Review for NeurIPS paper: ScaleCom: Scalable Sparsified Gradient Compression for Communication-Efficient Distributed Training

NeurIPS 2020

ScaleCom: Scalable Sparsified Gradient Compression for Communication-Efficient Distributed Training

Review 1

Summary and Contributions: The paper considers distributed learning and proposed a sparsification method to reduce the communication overhead. The proposed method sparsifies the stochastic gradients of all workers based on the sparsity pattern of a selected worker. Assuming that there exists some similarity among the gradients computed across the workers, the proposed global sparsification can yield low MSE. To account for the error during compression, the authors also utilized error feedback with low-pass filtering in their compression scheme. The proposed algorithm is evaluated both theoretically and via simulations.

Strengths: Distributed training has been of interest to the ML and optimization community in the past several years.

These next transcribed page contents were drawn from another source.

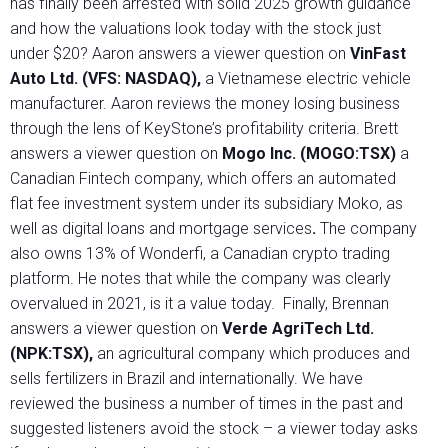
has finally been arrested with solid 2025 growth guidance
and how the valuations look today with the stock just
under $20? Aaron answers a viewer question on
VinFast
Auto Ltd. (VFS:
NASDAQ),
a Vietnamese electric vehicle
manufacturer. Aaron reviews the money losing business
through the lens of KeyStone’s profitability criteria. Brett
answers a viewer question on
Mogo Inc. (MOGO:TSX)
a
Canadian Fintech company, which offers an automated
flat fee investment system under its subsidiary Moko, as
well as digital loans and mortgage services
.
The company
also owns 13% of Wonderfi, a Canadian crypto trading
platform. He notes that while the company was clearly
overvalued in 2021, is it a value today. Finally, Brennan
answers a viewer question on
Verde AgriTech Ltd.
(NPK:TSX),
an agricultural company which produces and
sells fertilizers in Brazil and internationally. We have
reviewed the business a number of times in the past and
suggested listeners avoid the stock – a viewer today asks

The paper proposes a new method which is compatible with all-reduce techniques. The paper is well-written and the proposed technique is motivated and explained clearly. Although the building blocks of the proposed method are well-known, the main novelty is in the cyclic top-k sparsifier which uses the sparsity pattern of a selected worker to sparsify the other workers' gradients. The theoretical results look correct and the simulations show the relatively good performance of the proposed technique compared to the baseline distributed training.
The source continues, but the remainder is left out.